**WHAT TO WORK ON**
Show, from the entries below, every line in which "новости" appears.
┄┄┄┄┄┄
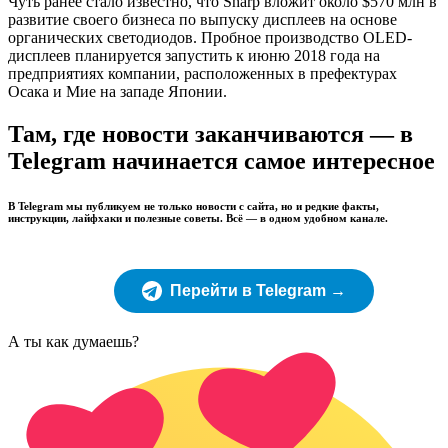
Чуть ранее стало известно, что Sharp вложит около $570 млн в
развитие своего бизнеса по выпуску дисплеев на основе
органических светодиодов. Пробное производство OLED-
дисплеев планируется запустить к июню 2018 года на
предприятиях компании, расположенных в префектурах
Осака и Мие на западе Японии.
Там, где новости заканчиваются — в
Telegram начинается самое интересное
В Telegram мы публикуем не только новости с сайта, но и редкие факты,
инструкции, лайфхаки и полезные советы. Всё — в одном удобном канале.
Перейти в Telegram →
А ты как думаешь?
┄┄┄┄┄┄
**TASK SOLUTION**
Там, где новости заканчиваются — в
В Telegram мы публикуем не только новости с сайта, но и редкие факты,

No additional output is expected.